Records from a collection
+===+
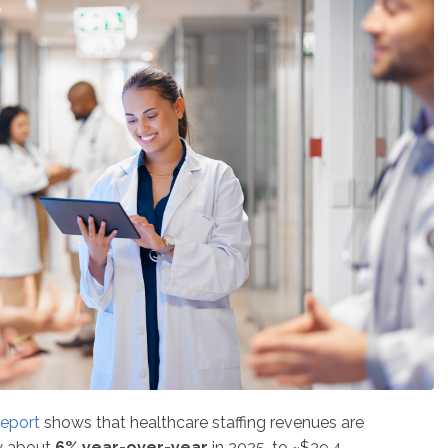
report
shows that healthcare staffing revenues are
y about
6% year-over-year
in 2025, to ~$39.4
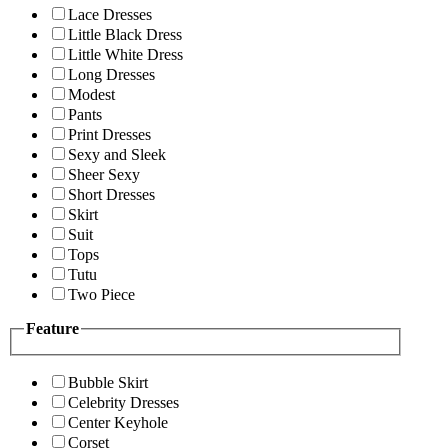
Lace Dresses
Little Black Dress
Little White Dress
Long Dresses
Modest
Pants
Print Dresses
Sexy and Sleek
Sheer Sexy
Short Dresses
Skirt
Suit
Tops
Tutu
Two Piece
Feature
Bubble Skirt
Celebrity Dresses
Center Keyhole
Corset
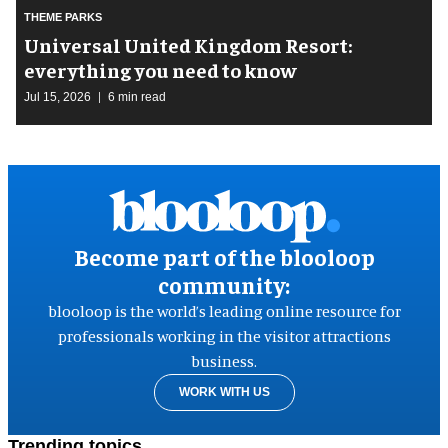
THEME PARKS
Universal United Kingdom Resort:
everything you need to know
Jul 15, 2026
6 min read
Become part of the blooloop
community:
blooloop is the world’s leading online resource for
professionals working in the visitor attractions
business.
WORK WITH US
Trending topics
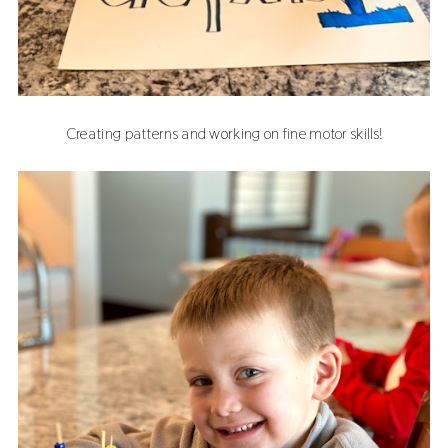
Creating patterns and working on fine motor skills!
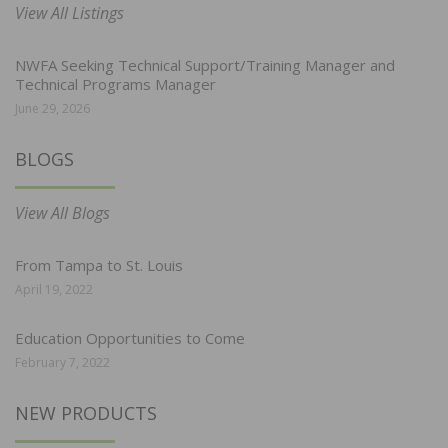
View All Listings
NWFA Seeking Technical Support/Training Manager and
Technical Programs Manager
June 29, 2026
BLOGS
View All Blogs
From Tampa to St. Louis
April 19, 2022
Education Opportunities to Come
February 7, 2022
NEW PRODUCTS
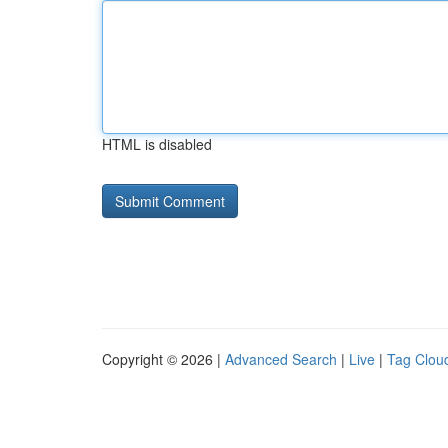
HTML is disabled
Copyright © 2026 |
Advanced Search
|
Live
|
Tag Clou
+===+
What number of lines in the records hold the word "working"? Reply with that number alone.

2